### TASK INSTRUCTIONS
Copy every entry word for word, but skip the pictures.

Page-level text extractions:

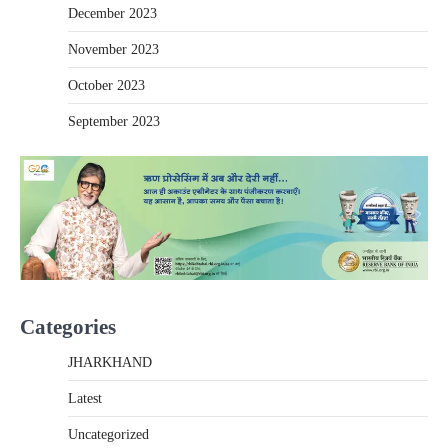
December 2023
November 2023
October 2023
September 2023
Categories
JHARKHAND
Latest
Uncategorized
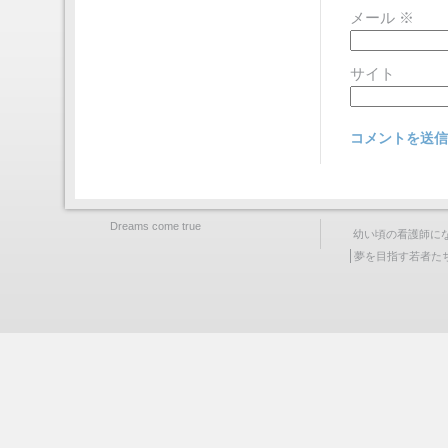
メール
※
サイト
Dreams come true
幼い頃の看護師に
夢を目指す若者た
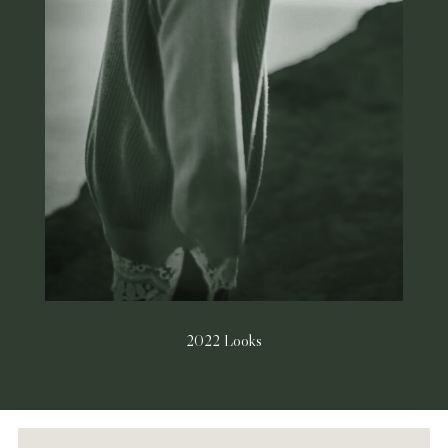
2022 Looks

### OUTPUT OF THE EXERCISE
December 2023
November 2023
October 2023
September 2023
Categories
JHARKHAND
Latest
Uncategorized
メール
※
サイト
Dreams come true
幼い頃の看護師に
夢を目指す若者た
2022 Looks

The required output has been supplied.